Genesis Bioventures Announces Notice from American Stock Exchange

NEW YORK, July 27 /PRNewswire-FirstCall/ -- Genesis Bioventures, Inc.

(AMEX:GBI) (GBI) today reported that it has received written notice (the "Notice") from the American Stock Exchange (the "Amex" or "Exchange") that the Company does not meet certain of the Exchange's continued listing standards as set forth in Parts 1, 7, 8 and 10 of the Amex Company Guide. The Notice is not a notice of delisting from the Amex or a notice by Amex to initiate delisting proceedings.

GBI has not been able to sustain the Exchange's continued listing standards largely as a result of the abandoned proposed merger with Corgenix Medical Corporation in January 2005. The proposed merger would have altered the structure of management, the Board of Directors and other independent committees, as well as providing funding to the Company. Management is currently in the process of securing a bridge financing that will allow the Company to continue operations until a larger private placement can be completed and the following items can be addressed.
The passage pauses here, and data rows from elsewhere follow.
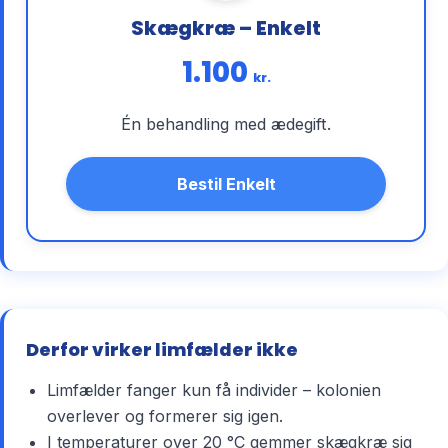
Skægkræ – Enkelt
1.100
kr.
Én behandling med ædegift.
Bestil Enkelt
Derfor virker limfælder ikke
Limfælder fanger kun få individer – kolonien
overlever og formerer sig igen.
I temperaturer over 20 °C gemmer skægkræ sig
The Notice specifies that in accordance with the Amex Company Guide, GBI must regain compliance with respect to the following continued listing standards by October 17, 2005: Section 121(B)(2)(c) pursuant to which GBI is required to maintain a Board of Directors of which at least 50% are independent and an independent Audit Committee of at least two members; Section 804(a) pursuant to which the Board of Directors nominations must be selected or recommended by independent directors; Section 804(c) pursuant to which GBI must adopt a formal nomination process under the federal securities laws; Section 805(a) pursuant to which compensation of the chief executive officer of the Company must be determined by independent directors; Section 1003(a)(iv) pursuant to which GBI has sustained substantial losses in relation to its overall operations and in the opinion of the Exchange, it appears questionable whether the Company will be able to continue operations without near term financing; Section 1003(f)(iv) pursuant to which GBI is required to pay applicable listing fees established by the Exchange when due.
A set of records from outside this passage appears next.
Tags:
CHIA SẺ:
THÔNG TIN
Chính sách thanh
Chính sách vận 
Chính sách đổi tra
Pursuant to Section 704, GBI is required to hold an annual meeting of its stockholders to elect directors as well as to take action on other corporate matters by December 31, 2005.

The Notice further specifies that GBI must regain compliance by January 19, 2007 under Section 1003(a)(i) pursuant to which shareholders' equity should not be less than $2,000,000 and should not incur losses from continuing operations and/or net losses in two out of its three most recent fiscal years; and Section 1003(a)(ii) pursuant to which shareholders' equity should not be less than $4,000,000 and should not incur losses from continuing operations and/or net losses in three out of its four most recent fiscal years.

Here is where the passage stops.